Stored data entries ->
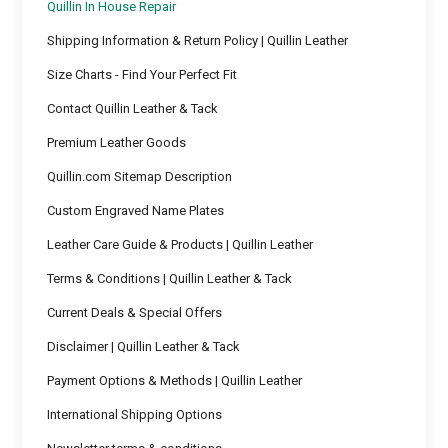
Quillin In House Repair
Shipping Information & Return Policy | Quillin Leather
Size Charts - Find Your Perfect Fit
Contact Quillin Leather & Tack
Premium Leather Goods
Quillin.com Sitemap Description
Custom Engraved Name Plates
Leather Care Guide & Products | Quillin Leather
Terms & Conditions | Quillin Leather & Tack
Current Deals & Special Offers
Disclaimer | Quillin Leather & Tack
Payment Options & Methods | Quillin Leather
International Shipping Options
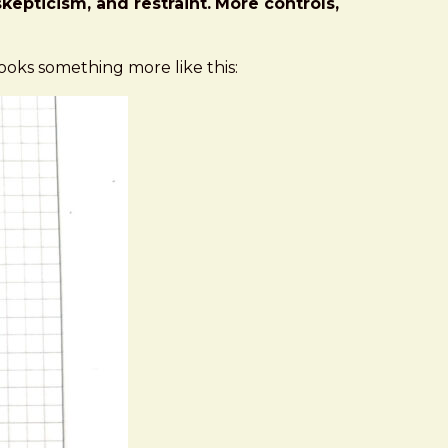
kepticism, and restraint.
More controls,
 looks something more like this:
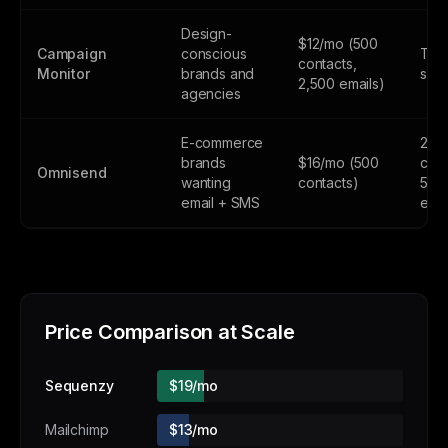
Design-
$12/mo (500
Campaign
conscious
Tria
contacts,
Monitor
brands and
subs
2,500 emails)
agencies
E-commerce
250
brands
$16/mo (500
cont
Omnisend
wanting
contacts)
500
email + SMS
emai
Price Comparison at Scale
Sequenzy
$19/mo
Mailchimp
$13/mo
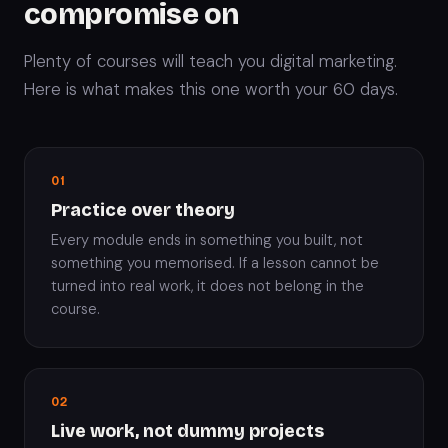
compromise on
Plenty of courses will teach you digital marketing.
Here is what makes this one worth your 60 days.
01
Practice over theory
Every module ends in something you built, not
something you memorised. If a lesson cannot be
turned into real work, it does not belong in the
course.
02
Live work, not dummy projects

--

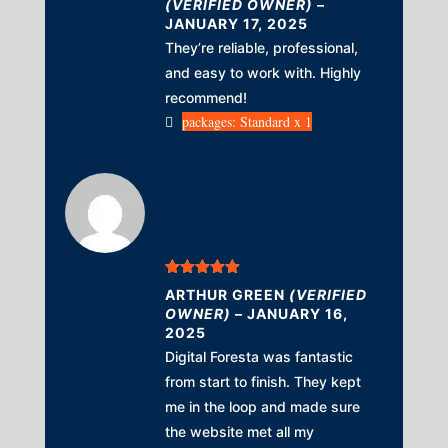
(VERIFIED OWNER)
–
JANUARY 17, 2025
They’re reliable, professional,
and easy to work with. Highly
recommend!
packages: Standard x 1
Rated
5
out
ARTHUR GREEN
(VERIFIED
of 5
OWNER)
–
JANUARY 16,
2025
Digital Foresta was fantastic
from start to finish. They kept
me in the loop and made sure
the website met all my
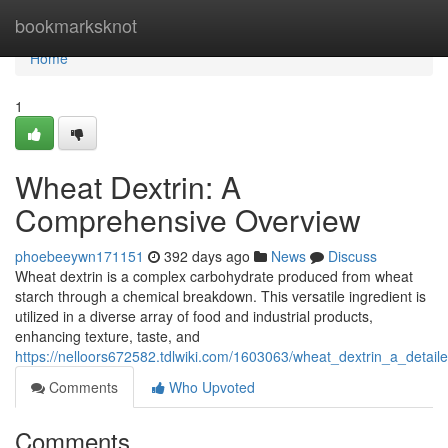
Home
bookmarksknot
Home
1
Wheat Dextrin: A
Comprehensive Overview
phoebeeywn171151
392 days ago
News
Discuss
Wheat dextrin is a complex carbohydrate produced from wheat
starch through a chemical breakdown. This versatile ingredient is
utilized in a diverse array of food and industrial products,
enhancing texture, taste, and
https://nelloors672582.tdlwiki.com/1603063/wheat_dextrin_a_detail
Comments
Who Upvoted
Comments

INSTRUCTIONS TO FOLLOW -> Please report how many lines in the records above contain the word "something", and give nothing but the number.

RESPONSE AREA -> 3